• [Exercise instructions]: I need the lines below from the one with "eines Vertrags automatisiert" down to the one with "verschlüsselte Verbindung erkennen" reproduced exactly, both ends included, and nothing else.

(Page-level text extractions)
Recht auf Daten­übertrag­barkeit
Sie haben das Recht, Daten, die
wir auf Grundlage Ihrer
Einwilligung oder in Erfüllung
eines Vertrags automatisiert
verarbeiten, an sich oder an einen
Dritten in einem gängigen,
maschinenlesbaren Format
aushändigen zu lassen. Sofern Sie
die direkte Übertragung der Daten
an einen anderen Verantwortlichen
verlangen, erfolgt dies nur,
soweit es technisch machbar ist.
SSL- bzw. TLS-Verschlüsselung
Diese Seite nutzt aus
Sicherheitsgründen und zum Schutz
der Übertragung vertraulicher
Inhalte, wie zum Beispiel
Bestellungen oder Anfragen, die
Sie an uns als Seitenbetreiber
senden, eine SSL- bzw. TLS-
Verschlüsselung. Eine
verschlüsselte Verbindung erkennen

---

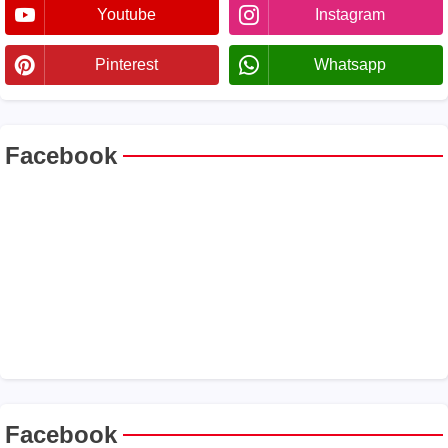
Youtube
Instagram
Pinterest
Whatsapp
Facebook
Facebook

...

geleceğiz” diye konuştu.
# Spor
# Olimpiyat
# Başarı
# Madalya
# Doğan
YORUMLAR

• [Task solution]:
eines Vertrags automatisiert
verarbeiten, an sich oder an einen
Dritten in einem gängigen,
maschinenlesbaren Format
aushändigen zu lassen. Sofern Sie
die direkte Übertragung der Daten
an einen anderen Verantwortlichen
verlangen, erfolgt dies nur,
soweit es technisch machbar ist.
SSL- bzw. TLS-Verschlüsselung
Diese Seite nutzt aus
Sicherheitsgründen und zum Schutz
der Übertragung vertraulicher
Inhalte, wie zum Beispiel
Bestellungen oder Anfragen, die
Sie an uns als Seitenbetreiber
senden, eine SSL- bzw. TLS-
Verschlüsselung. Eine
verschlüsselte Verbindung erkennen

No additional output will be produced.